In this new mountain-tilting paper Adams and Reilinger drew attention to another worrisome study published only six months earlier by Jim Savage and a team at the USGS that showed land in the Puget Sound lowlands around Seattle apparently being compressed: squished together in a northeasterly direction. That was the same direction the Juan de Fuca plate was supposed to be moving. If the ocean floor was actively sliding underneath the continent and if the two plates were locked together by friction, this kind of compression, or “crustal shortening,” near Seattle was exactly what you’d expect to find. It was also exactly contrary to what Robert Crosson and Ando and Balazs had said earlier.
When Ando looked at the vert
ical shift of outer coast survey markers and the eastward tilting of the Coast Range, he and Balazs reasoned that the long-term, apparently quake-free uplift meant the two tectonic plates were not locked. That’s why Cascadia was seismically quiet. So how could one explain Savage’s new compression data? How does the ground squeeze together if the plates are not locked?

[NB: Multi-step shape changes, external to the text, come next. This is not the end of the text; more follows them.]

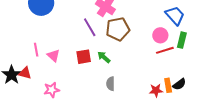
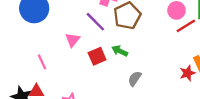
pink triangle: (53, 56) -> (73, 40), moved, turned 40
gray semicircle: (110, 84) -> (135, 79), turned 48

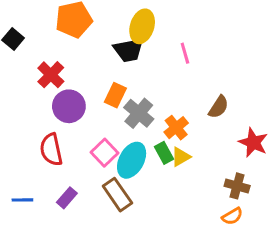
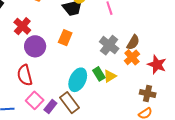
gray cross: (139, 113) -> (109, 45), moved
orange cross: (176, 128) -> (132, 57), moved
pink square: (105, 153) -> (35, 100), moved
purple rectangle: (67, 198) -> (50, 106), moved

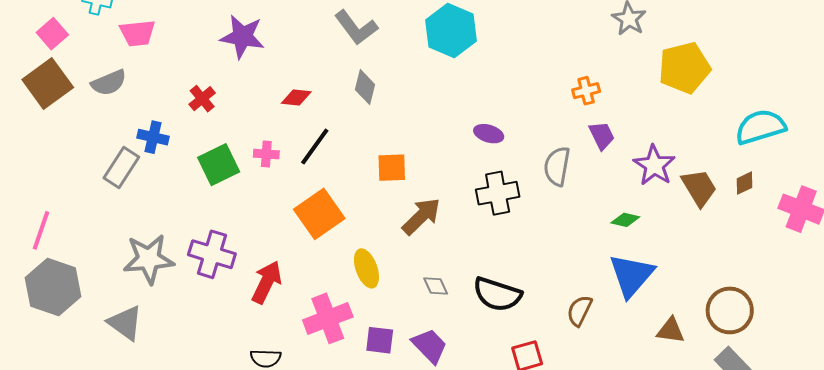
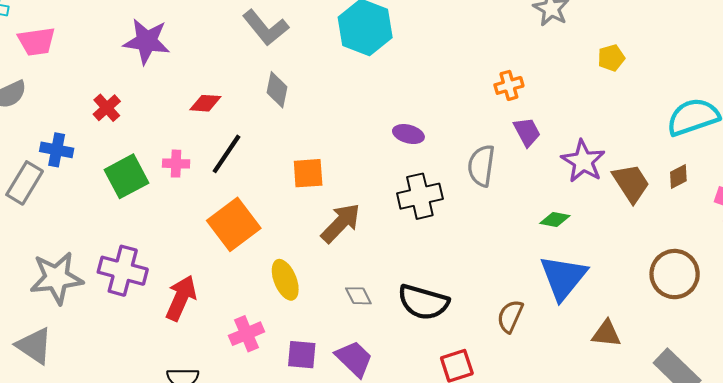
yellow pentagon: (684, 68) -> (611, 58), size x0.5
brown circle: (730, 310) -> (675, 274), moved
pink cross: (328, 318) -> (246, 334), size x0.7

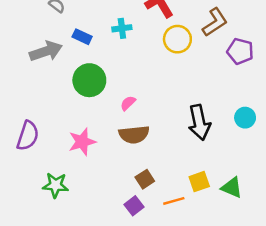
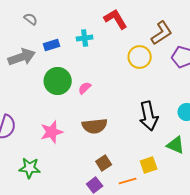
blue rectangle: (82, 37) -> (52, 45), turned -42
yellow circle: (177, 39) -> (140, 57), moved
pink semicircle: (128, 103) -> (85, 88), moved
green triangle: (232, 188) -> (176, 145), moved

A series of measurements of the distances between geodetic survey monuments on opposite sides of Puget Sound, spaced six to eighteen miles (10–30 km) apart across the sound, revealed a surprising and somewhat baffling trend. Between 1972 and 1979, Savage and his colleagues used a Geodolite, a powerful and precise distance-measuring instrument that fired a laser beam from a survey marker on one side of Puget Sound across to a similar marker on the other side. There, a bank of highly polished mirrors bounced the laser back to the Geodolite, which measured how long the beam took to make the round trip.

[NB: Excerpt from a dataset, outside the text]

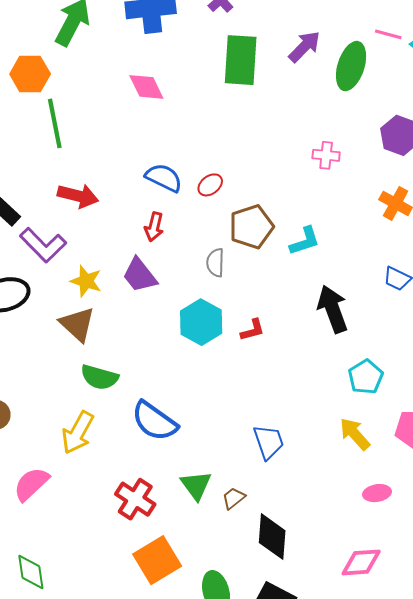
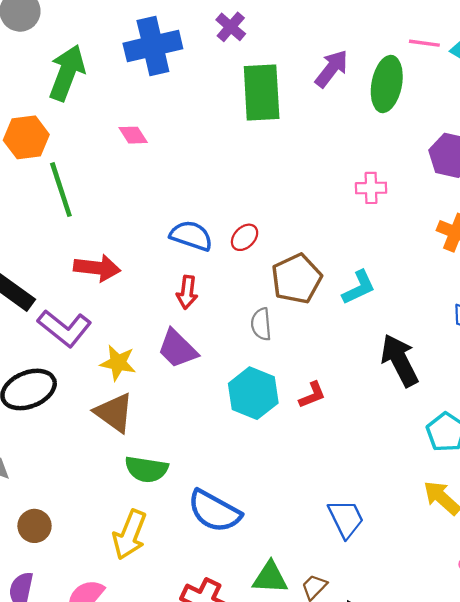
pink diamond: (146, 87) -> (133, 135), moved, size x0.7
green triangle: (196, 485) -> (270, 578), turned -44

If it took less time in 1979 than it did in 1972 the two markers had to be closer together, and that’s exactly what they found. They figured the accuracy of the Geodolite was within 0.2 inches (5 mm) and that the amount of squeezing of the valley floor was statistically significant. Savage and his coauthors (Mike Lisowski and Bill Prescott) recognized that their new data were “not easily reconciled” with Ando’s aseismic subduction concept, but they published them anyway. They concluded that the laser measurements were evidence of strain building up, probably caused by the subduction of the Juan de Fuca plate underneath North America.